Collected data:

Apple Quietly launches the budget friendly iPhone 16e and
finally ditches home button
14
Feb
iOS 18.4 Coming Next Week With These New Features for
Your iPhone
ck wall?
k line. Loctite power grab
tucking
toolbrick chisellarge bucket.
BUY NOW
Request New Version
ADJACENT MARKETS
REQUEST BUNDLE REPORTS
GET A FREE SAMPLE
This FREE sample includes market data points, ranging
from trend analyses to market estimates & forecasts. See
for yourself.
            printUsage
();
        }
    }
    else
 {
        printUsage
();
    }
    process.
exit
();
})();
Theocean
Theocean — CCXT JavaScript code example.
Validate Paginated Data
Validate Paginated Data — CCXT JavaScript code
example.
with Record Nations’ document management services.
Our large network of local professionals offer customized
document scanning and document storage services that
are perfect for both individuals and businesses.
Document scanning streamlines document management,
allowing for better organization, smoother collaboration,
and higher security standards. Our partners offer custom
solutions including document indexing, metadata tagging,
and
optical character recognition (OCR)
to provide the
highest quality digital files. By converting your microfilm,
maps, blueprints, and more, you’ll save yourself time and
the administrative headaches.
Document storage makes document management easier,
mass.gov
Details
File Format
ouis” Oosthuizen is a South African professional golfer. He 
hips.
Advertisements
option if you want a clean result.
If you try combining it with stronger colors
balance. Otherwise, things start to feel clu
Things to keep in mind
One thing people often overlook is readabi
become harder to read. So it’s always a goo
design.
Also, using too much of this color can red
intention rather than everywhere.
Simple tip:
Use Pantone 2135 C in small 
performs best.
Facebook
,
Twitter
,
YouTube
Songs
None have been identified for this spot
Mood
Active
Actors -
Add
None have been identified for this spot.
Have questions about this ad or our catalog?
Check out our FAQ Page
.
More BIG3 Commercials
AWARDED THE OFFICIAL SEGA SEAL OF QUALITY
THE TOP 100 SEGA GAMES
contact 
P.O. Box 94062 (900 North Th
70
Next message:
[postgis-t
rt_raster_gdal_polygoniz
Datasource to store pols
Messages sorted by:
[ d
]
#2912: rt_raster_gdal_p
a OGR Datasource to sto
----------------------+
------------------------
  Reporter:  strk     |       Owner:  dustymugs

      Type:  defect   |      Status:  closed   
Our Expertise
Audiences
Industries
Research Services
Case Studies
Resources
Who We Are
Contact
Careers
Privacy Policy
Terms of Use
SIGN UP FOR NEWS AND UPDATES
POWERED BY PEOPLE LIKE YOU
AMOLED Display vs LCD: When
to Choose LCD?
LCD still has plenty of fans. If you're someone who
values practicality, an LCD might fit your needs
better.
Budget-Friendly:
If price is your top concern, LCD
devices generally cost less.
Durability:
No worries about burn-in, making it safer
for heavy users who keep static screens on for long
...
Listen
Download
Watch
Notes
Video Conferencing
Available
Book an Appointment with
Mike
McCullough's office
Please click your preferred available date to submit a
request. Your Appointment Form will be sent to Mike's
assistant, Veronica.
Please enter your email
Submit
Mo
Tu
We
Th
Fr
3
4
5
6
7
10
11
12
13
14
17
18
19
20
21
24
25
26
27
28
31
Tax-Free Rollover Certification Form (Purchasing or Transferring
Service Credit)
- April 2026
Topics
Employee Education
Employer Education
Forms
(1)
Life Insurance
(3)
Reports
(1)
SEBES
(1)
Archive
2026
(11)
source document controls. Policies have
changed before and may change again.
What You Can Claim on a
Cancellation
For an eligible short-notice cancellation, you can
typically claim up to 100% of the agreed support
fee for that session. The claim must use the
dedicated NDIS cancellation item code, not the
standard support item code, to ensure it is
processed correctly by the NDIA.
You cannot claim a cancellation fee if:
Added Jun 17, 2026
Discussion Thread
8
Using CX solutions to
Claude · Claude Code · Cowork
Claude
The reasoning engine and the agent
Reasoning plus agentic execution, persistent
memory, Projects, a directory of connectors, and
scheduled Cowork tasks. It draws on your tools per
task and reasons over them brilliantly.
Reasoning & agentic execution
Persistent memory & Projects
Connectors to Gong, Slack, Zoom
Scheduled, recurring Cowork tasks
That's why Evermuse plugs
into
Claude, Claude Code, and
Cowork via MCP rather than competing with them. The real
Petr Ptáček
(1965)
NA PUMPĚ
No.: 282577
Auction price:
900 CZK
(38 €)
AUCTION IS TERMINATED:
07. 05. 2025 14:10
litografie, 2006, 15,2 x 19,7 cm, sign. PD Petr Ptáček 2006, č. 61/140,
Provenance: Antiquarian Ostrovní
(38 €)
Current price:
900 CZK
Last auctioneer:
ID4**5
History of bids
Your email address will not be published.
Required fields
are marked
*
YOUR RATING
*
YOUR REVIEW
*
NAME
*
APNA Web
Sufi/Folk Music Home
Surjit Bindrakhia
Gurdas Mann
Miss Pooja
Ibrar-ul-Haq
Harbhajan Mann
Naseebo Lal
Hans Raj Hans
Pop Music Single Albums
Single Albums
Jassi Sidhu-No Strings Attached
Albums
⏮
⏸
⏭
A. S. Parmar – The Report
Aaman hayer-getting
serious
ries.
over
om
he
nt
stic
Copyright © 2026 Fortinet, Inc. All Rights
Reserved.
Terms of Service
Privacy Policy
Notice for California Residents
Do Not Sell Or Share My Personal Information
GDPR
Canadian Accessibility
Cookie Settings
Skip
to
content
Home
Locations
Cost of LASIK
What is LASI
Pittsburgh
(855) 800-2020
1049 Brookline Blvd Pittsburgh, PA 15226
--
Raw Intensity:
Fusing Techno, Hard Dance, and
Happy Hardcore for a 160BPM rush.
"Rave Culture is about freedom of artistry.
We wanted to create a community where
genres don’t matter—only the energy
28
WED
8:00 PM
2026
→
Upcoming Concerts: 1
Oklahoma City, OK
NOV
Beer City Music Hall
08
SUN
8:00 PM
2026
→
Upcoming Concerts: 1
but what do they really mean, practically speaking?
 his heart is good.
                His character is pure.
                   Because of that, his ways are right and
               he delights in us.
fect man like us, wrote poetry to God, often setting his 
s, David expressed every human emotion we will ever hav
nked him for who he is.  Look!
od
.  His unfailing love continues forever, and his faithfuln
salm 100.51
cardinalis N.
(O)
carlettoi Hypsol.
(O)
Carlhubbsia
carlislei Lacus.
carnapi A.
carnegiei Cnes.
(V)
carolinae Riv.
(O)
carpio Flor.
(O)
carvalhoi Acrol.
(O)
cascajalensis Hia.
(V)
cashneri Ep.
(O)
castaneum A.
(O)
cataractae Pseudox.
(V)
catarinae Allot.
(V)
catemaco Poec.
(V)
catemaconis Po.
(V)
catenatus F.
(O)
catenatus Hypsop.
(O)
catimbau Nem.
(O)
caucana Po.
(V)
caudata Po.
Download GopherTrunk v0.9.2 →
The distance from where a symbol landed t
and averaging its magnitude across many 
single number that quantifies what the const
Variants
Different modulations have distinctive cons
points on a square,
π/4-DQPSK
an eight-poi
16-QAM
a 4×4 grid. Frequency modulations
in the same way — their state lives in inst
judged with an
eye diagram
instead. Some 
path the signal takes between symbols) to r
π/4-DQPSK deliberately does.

§ **Aim of the task**
Copy the lines of the data above exactly as written, beginning with the line containing "Reasoning & agentic execution" and ending with the line containing "07. 05. 2025 14:10", and leave out all other lines.

§ **Response to the task**
Reasoning & agentic execution
Persistent memory & Projects
Connectors to Gong, Slack, Zoom
Scheduled, recurring Cowork tasks
That's why Evermuse plugs
into
Claude, Claude Code, and
Cowork via MCP rather than competing with them. The real
Petr Ptáček
(1965)
NA PUMPĚ
No.: 282577
Auction price:
900 CZK
(38 €)
AUCTION IS TERMINATED:
07. 05. 2025 14:10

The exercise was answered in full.